Why turn a sin into an even greater sin? The sacraments require the proper disposition to function properly anyway.

But... but... that's so divisive and medieval. Especially in the Year of Mercy. Besides, nobody believes in sin anymore, so refusing Communion is just mean. It would only make sense if you actually believed that bread and wine become God, and that whole "eating and drinking unworthily" thing. Which we all know Vatican II got rid of. Because springtime.
(02-23-2016, 06:47 PM)Paul Wrote: [ -> ]
(02-23-2016, 04:08 PM)Dominicus Wrote: [ -> ]
(02-23-2016, 10:06 AM)Paul Wrote: [ -> ]
(02-23-2016, 02:29 AM)Poche Wrote: [ -> ]In those circumstances, he said, by refusing to anoint the individual the priest may be helping to drive home the gravity of the action.

Waaaaaait... you mean refusing a sacrament is actually merciful?  Huh? Shocked

You wouldn't give communion to someone who wants to stomp the host on the ground. 
You wouldn't marry someone who plans to commit adultery.
You wouldn't anoint someone who plans to kill himself.

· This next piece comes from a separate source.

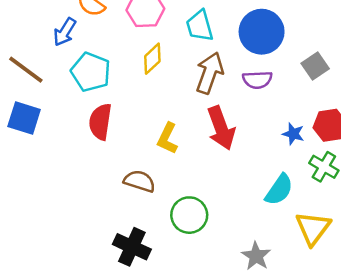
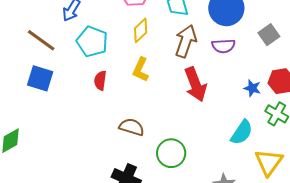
red semicircle: (100, 122) -> (100, 81), size x0.7
yellow L-shape: (167, 138) -> (141, 70), moved

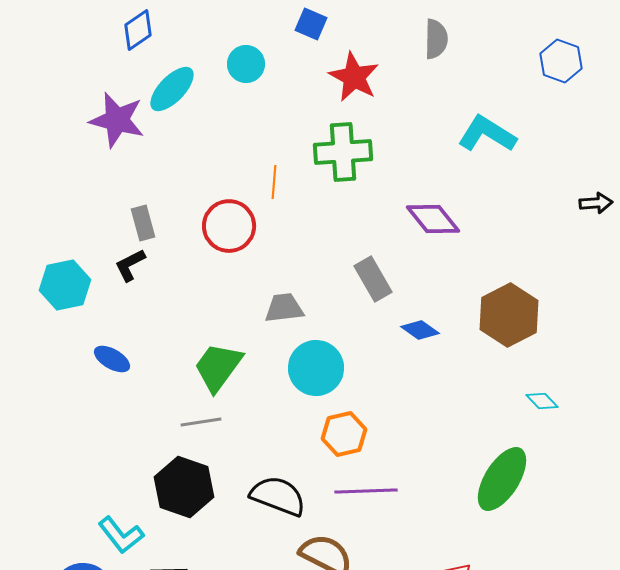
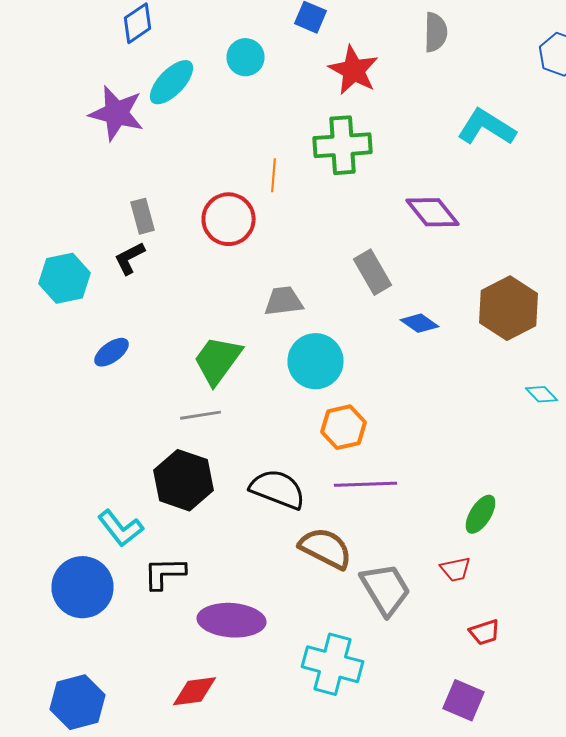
blue ellipse: (112, 359) -> (112, 352), turned -66
green ellipse: (502, 479) -> (480, 514), moved, size x0.6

Why turn a sin into an even greater sin? The sacraments require the proper disposition to function properly anyway.

But... but... that's so divisive and medieval. Especially in the Year of Mercy. Besides, nobody believes in sin anymore, so refusing Communion is just mean. It would only make sense if you actually believed that bread and wine become God, and that whole "eating and drinking unworthily" thing. Which we all know Vatican II got rid of. Because springtime.

Actually Vatican II did no such thing. 
(02-24-2016, 12:57 AM)Poche Wrote: [ -> ]Actually Vatican II did no such thing.

[Image: 65032.jpg]
You wouldn't marry someone who plans to commit adultery.

Actually now, the intention to commit adultery would invalidate the marriage.
(02-23-2016, 10:06 AM)Paul Wrote: [ -> ]
(02-23-2016, 02:29 AM)Poche Wrote: [ -> ]In those circumstances, he said, by refusing to anoint the individual the priest may be helping to drive home the gravity of the action.

Waaaaaait... you mean refusing a sacrament is actually merciful?  Huh? Shocked

Yes, with holding the sacrament is merciful. It saves the recipient from going to a lower place in Hell.
(02-25-2016, 12:31 AM)Poche Wrote: [ -> ]You wouldn't marry someone who plans to commit adultery.

Actually now, the intention to commit adultery would invalidate the marriage.

My point isn't whether or not the sacrament actually takes place, it'd be in the same line as absolving someone who is unrepentant.